Records drawn from a dataset:
——

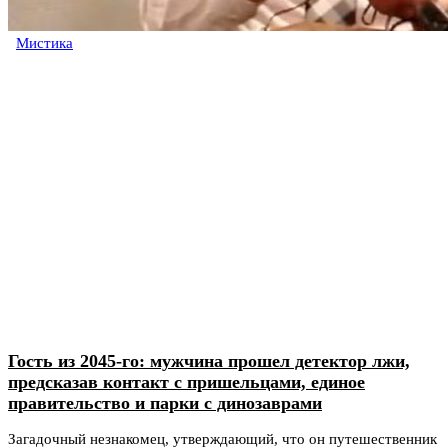
Мистика
Гость из 2045-го: мужчина прошел детектор лжи,
предсказав контакт с пришельцами, единое
правительство и парки с динозаврами
Загадочный незнакомец, утверждающий, что он путешественник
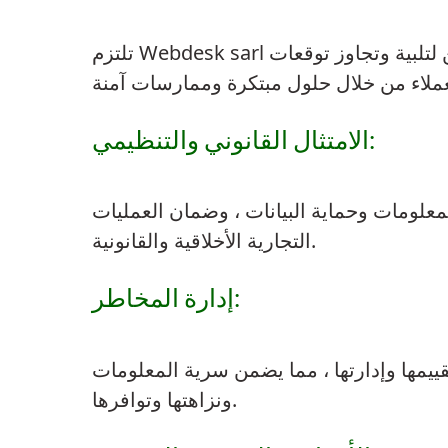
تلتزم Webdesk sarl بتقديم خدمات رقمية عالية الجودة مع ضمان أمن جميع أصول المعلومات. نحن نسعى جاهدين لتلبية وتجاوز توقعات
الامتثال القانوني والتنظيمي:
 المعلومات وحماية البيانات ، وضمان العمليات
التجارية الأخلاقية والقانونية.
إدارة المخاطر:
ييمها وإدارتها ، مما يضمن سرية المعلومات
ونزاهتها وتوافرها.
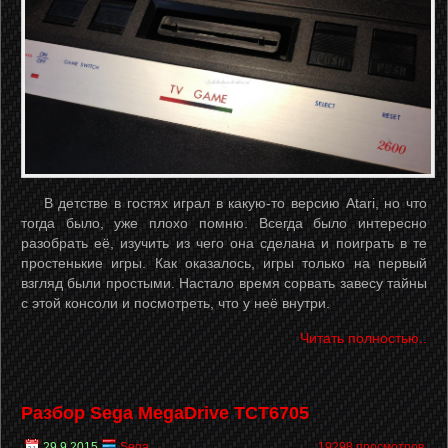
В детстве в гостях играл в какую-то версию Atari, но что
тогда было, уже плохо помню. Всегда было интересно
разобрать её, изучить из чего она сделана и поиграть в те
простенькие игры. Как оказалось, игры только на первый
взгляд были простыми. Настало время сорвать завесу тайны
с этой консоли и посмотреть, что у неё внутри.
Читать полностью..
Разбор Sega MegaDrive TCT6705
29.9.2015
Sega
19298 просмотров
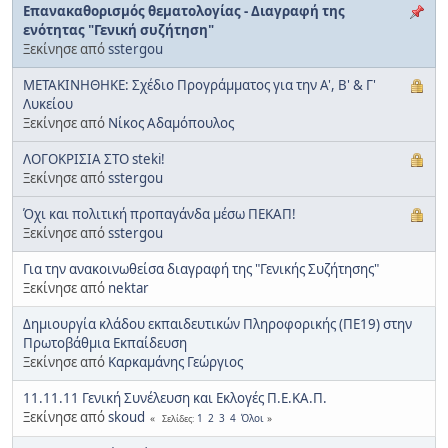
Επανακαθορισμός θεματολογίας - Διαγραφή της
ενότητας "Γενική συζήτηση"
Ξεκίνησε από
sstergou
ΜΕΤΑΚΙΝΗΘΗΚΕ: Σχέδιο Προγράμματος για την Α', Β' & Γ'
Λυκείου
Ξεκίνησε από
Νίκος Αδαμόπουλος
ΛΟΓΟΚΡΙΣΙΑ ΣΤΟ steki!
Ξεκίνησε από
sstergou
Όχι και πολιτική προπαγάνδα μέσω ΠΕΚΑΠ!
Ξεκίνησε από
sstergou
Για την ανακοινωθείσα διαγραφή της "Γενικής Συζήτησης"
Ξεκίνησε από
nektar
Δημιουργία κλάδου εκπαιδευτικών Πληροφορικής (ΠΕ19) στην
Πρωτοβάθμια Εκπαίδευση
Ξεκίνησε από
Καρκαμάνης Γεώργιος
11.11.11 Γενική Συνέλευση και Εκλογές Π.Ε.ΚΑ.Π.
Ξεκίνησε από
skoud
1
2
3
4
Όλοι
Σελίδες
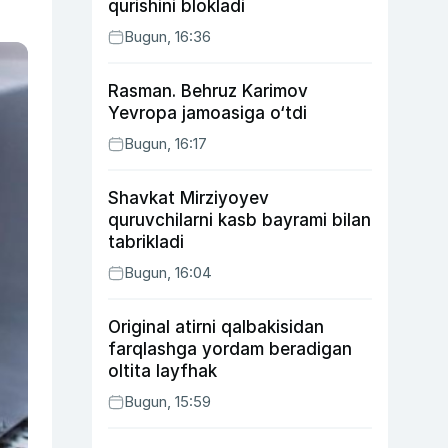
qurishini blokladi
Bugun, 16:36
Rasman. Behruz Karimov
Yevropa jamoasiga o‘tdi
Bugun, 16:17
Shavkat Mirziyoyev
quruvchilarni kasb bayrami bilan
tabrikladi
Bugun, 16:04
Original atirni qalbakisidan
farqlashga yordam beradigan
oltita layfhak
Bugun, 15:59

——

The copy should hold every entry above word for word and none of the pictures.

Мистика
Гость из 2045-го: мужчина прошел детектор лжи,
предсказав контакт с пришельцами, единое
правительство и парки с динозаврами
Загадочный незнакомец, утверждающий, что он путешественник
تلتزم Webdesk sarl بتقديم خدمات رقمية عالية الجودة مع ضمان أمن جميع أصول المعلومات. نحن نسعى جاهدين لتلبية وتجاوز توقعات
الامتثال القانوني والتنظيمي:
 المعلومات وحماية البيانات ، وضمان العمليات
التجارية الأخلاقية والقانونية.
إدارة المخاطر:
ييمها وإدارتها ، مما يضمن سرية المعلومات
ونزاهتها وتوافرها.
В детстве в гостях играл в какую-то версию Atari, но что
тогда было, уже плохо помню. Всегда было интересно
разобрать её, изучить из чего она сделана и поиграть в те
простенькие игры. Как оказалось, игры только на первый
взгляд были простыми. Настало время сорвать завесу тайны
с этой консоли и посмотреть, что у неё внутри.
Читать полностью..
Разбор Sega MegaDrive TCT6705
29.9.2015
Sega
19298 просмотров
Επανακαθορισμός θεματολογίας - Διαγραφή της
ενότητας "Γενική συζήτηση"
Ξεκίνησε από
sstergou
ΜΕΤΑΚΙΝΗΘΗΚΕ: Σχέδιο Προγράμματος για την Α', Β' & Γ'
Λυκείου
Ξεκίνησε από
Νίκος Αδαμόπουλος
ΛΟΓΟΚΡΙΣΙΑ ΣΤΟ steki!
Ξεκίνησε από
sstergou
Όχι και πολιτική προπαγάνδα μέσω ΠΕΚΑΠ!
Ξεκίνησε από
sstergou
Για την ανακοινωθείσα διαγραφή της "Γενικής Συζήτησης"
Ξεκίνησε από
nektar
Δημιουργία κλάδου εκπαιδευτικών Πληροφορικής (ΠΕ19) στην
Πρωτοβάθμια Εκπαίδευση
Ξεκίνησε από
Καρκαμάνης Γεώργιος
11.11.11 Γενική Συνέλευση και Εκλογές Π.Ε.ΚΑ.Π.
Ξεκίνησε από
skoud
1
2
3
4
Όλοι
Σελίδες
qurishini blokladi
Bugun, 16:36
Rasman. Behruz Karimov
Yevropa jamoasiga o‘tdi
Bugun, 16:17
Shavkat Mirziyoyev
quruvchilarni kasb bayrami bilan
tabrikladi
Bugun, 16:04
Original atirni qalbakisidan
farqlashga yordam beradigan
oltita layfhak
Bugun, 15:59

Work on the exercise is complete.